One of the biggest challenges for new community start-ups is fund-raising. “There’s a lot of people with great ideas,” Mason says, “but try to figure out how the capital comes in to fund the idea.”
Crowdfunding is an innovative technique for raising money, which deploys social networks to gather large numbers of small contributions for a project — whether it’s a theatre show, a new gadget, or even a real estate development such as Montreal’s Notman House, a co-working office space for early-stage technology start-ups. In most cases, funders receive gifts related to the project, or kudos, or a mixture, depending on how much they kick in. Sometimes they’ll get a finished product in return for their investment.
"At the moment it’s pretty clear that equity-based crowdfunding in Canada is not lawful." John Wires John Wires LLP
But what if you want to sell equity in your company?

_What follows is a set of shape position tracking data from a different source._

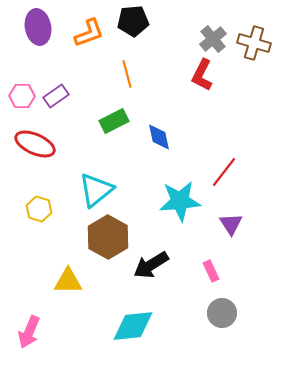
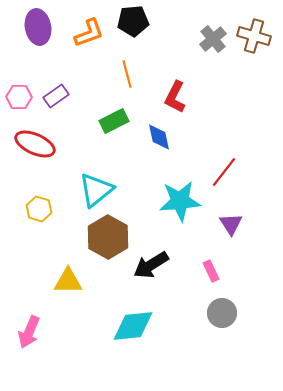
brown cross: moved 7 px up
red L-shape: moved 27 px left, 22 px down
pink hexagon: moved 3 px left, 1 px down
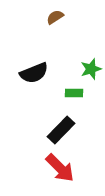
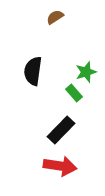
green star: moved 5 px left, 3 px down
black semicircle: moved 1 px left, 2 px up; rotated 120 degrees clockwise
green rectangle: rotated 48 degrees clockwise
red arrow: moved 2 px up; rotated 36 degrees counterclockwise
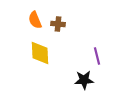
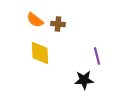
orange semicircle: rotated 30 degrees counterclockwise
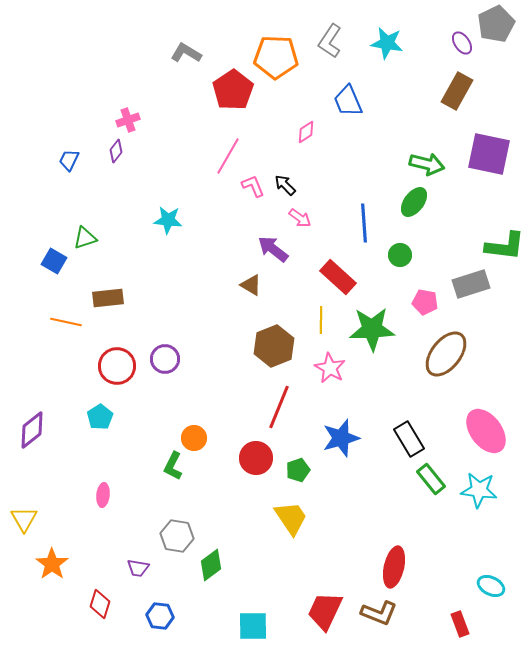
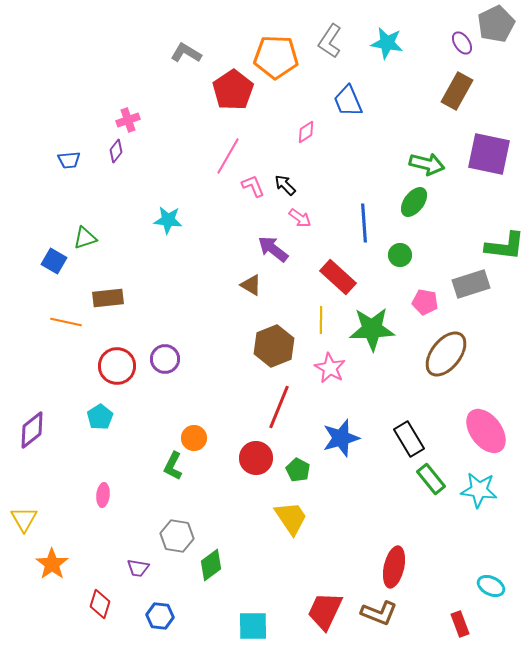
blue trapezoid at (69, 160): rotated 120 degrees counterclockwise
green pentagon at (298, 470): rotated 25 degrees counterclockwise
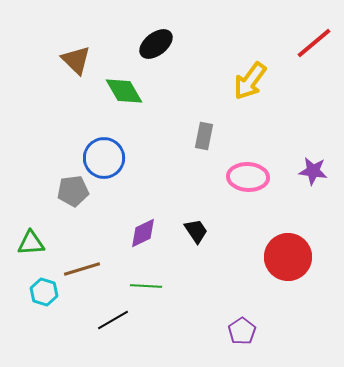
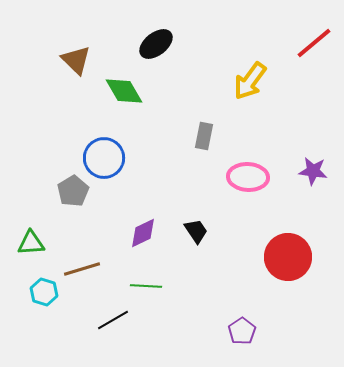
gray pentagon: rotated 24 degrees counterclockwise
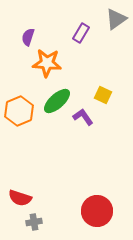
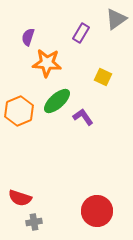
yellow square: moved 18 px up
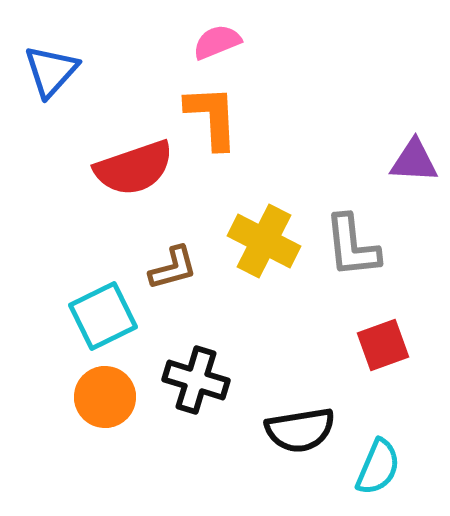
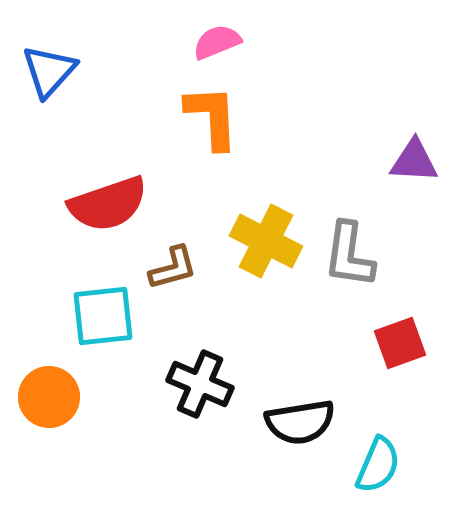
blue triangle: moved 2 px left
red semicircle: moved 26 px left, 36 px down
yellow cross: moved 2 px right
gray L-shape: moved 3 px left, 9 px down; rotated 14 degrees clockwise
cyan square: rotated 20 degrees clockwise
red square: moved 17 px right, 2 px up
black cross: moved 4 px right, 4 px down; rotated 6 degrees clockwise
orange circle: moved 56 px left
black semicircle: moved 8 px up
cyan semicircle: moved 2 px up
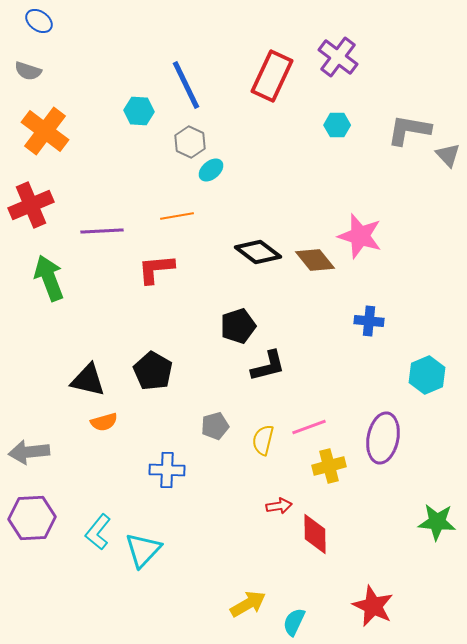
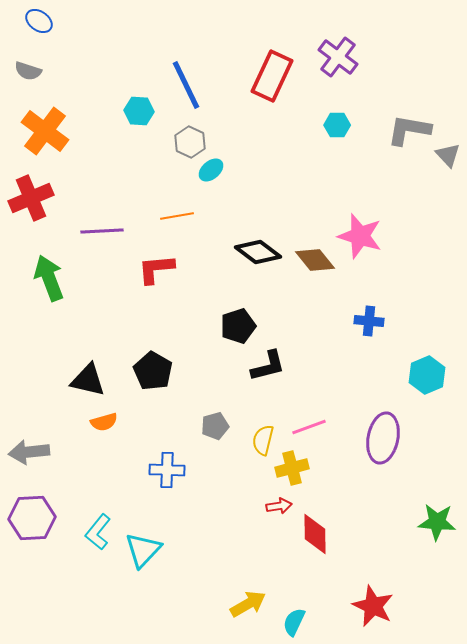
red cross at (31, 205): moved 7 px up
yellow cross at (329, 466): moved 37 px left, 2 px down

From a legal perspective, that can present a problem, says Orsi: “Say someone wanted to start a café, and they wanted all the customers of that business to be owners as well, and ask each customer to invest $300. Even a small amount of money invested would have required a ton of legal hurdles.” In 2010 Orsi and her colleagues petitioned the U.S. authorities to change the rules, and the recently-minted Jumpstart Our Business Startups Act now makes selling shares on crowdfunding platforms like Kickstarter much easier.
Here in Canada, John Wires, of Wires Jolley LLP in Toronto, is lobbying provincial and federal governments to introduce similar changes to the law. “At the moment it’s pretty clear that equity-based crowdfunding in Canada is not lawful,” says Wires. “And that is a result of certain securities laws that are in place that require things like a prospectus — if you’re going to offer shares openly and publicly. There’s a whole host of formal due diligence and formal legislative compliance measures that people need to go through in order to issue securities.”
And the situation is further complicated by provincial jurisdiction over securities regulations. Wires worries that the U.S. will have a head start in attracting start-ups. “Access to smaller amounts of capital is going to be far more readily available for U.S.-based businesses… If all these foreign jurisdictions are going to be attracting Canadian investment dollars, wouldn’t it make more sense to make sure that money stays within our own borders?”